The ventricular ICP changes during decompression surgery were similar with our previous report [73]. There are many controversies concerning the correlation between the ICP and midline shift [10, 21, 28, 43, 54, 75]. According to the data reported by Eisenberg et al. [14], midline shift is a very strong predictor of abnormal ICP, and the risk of death is greater as the midline shift becomes larger. Conversely, the investigations of Miller et al. [41] and Tabaddor et al. [64], found no correlation or only a poor correlation between midline shift and ICP. In our study, the opening ventricular ICP was not correlated with the amount of midline shift and the clinical outcomes.

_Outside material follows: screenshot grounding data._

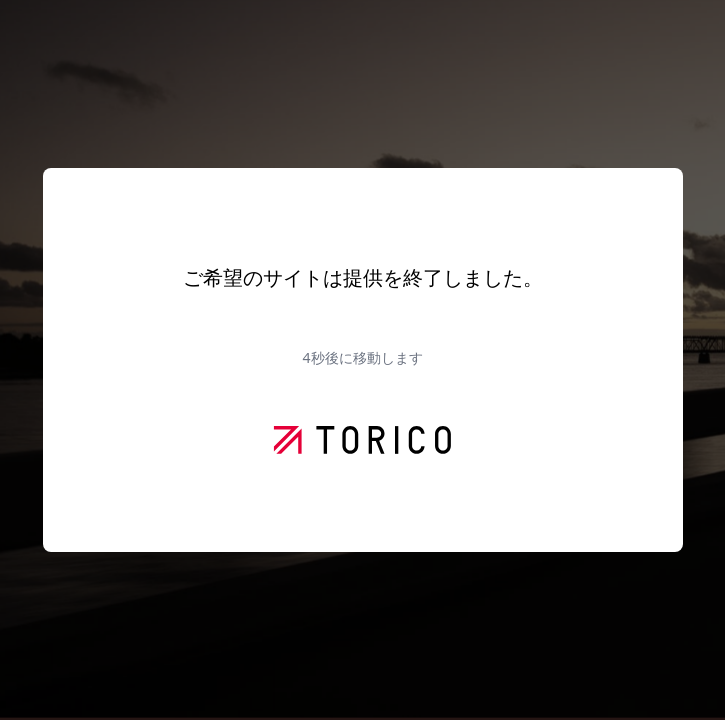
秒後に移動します (362, 357)
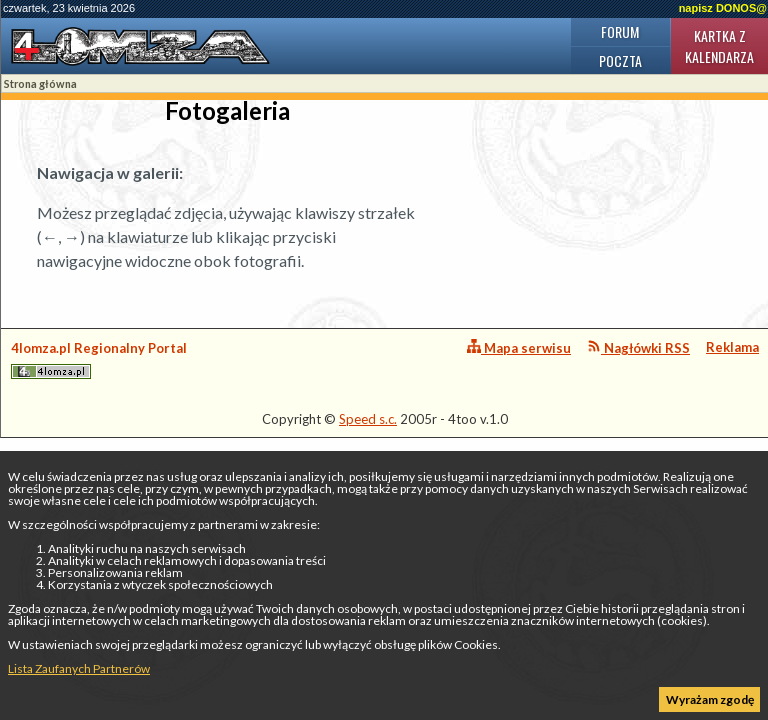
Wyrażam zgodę (710, 699)
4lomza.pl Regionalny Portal (99, 359)
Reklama (732, 347)
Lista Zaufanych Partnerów (79, 668)
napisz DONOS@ (723, 8)
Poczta (620, 60)
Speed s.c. (368, 419)
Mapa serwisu (519, 347)
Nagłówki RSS (638, 347)
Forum (620, 31)
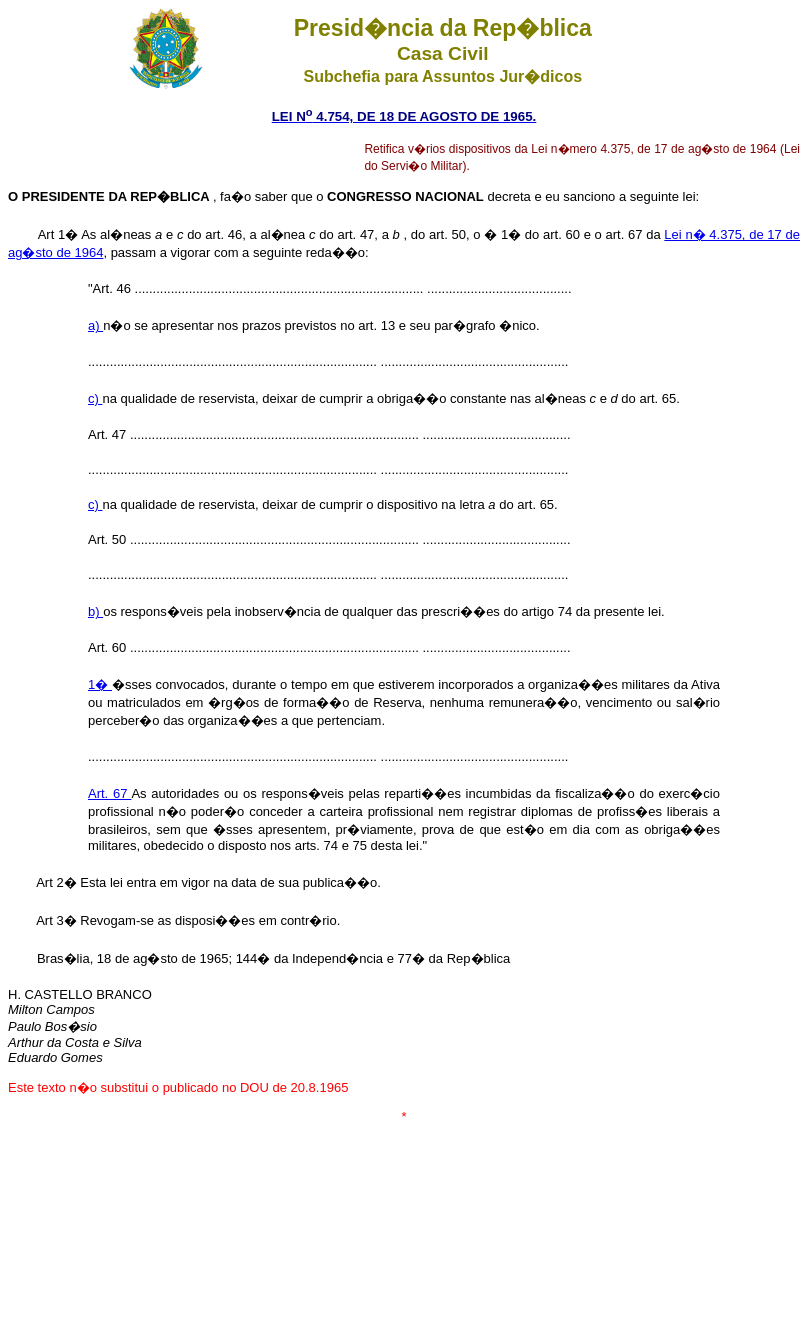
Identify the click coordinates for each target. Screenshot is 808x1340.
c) (95, 398)
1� (100, 684)
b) (95, 611)
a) (95, 325)
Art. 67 (109, 793)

The incidence of hydrocephalus after severe head trauma or in patients with major infarction, who underwent decompressive surgery, has been reported to range from 0.75% to 20%. However, the diagnosis of true hydrocephalus is not always simple [18, 36, 38]. In our study, the over all incidence of shunt surgery for hydrocephalus after decompressive craniectomy was 13.3%.

Conclusions

In patients with a comparable neurological status, decompressive craniectomy with dural expansion was more effective in patients with traumatic brain injury and massive intracerebral haemorrhage than those with major infarction. For patients with severe traumatic brain injury or massive intracerebral haemorrhage, decompressive craniectomy was a good first treatment modality. For patients with major infarction, surgical management should be attempted as early as possible.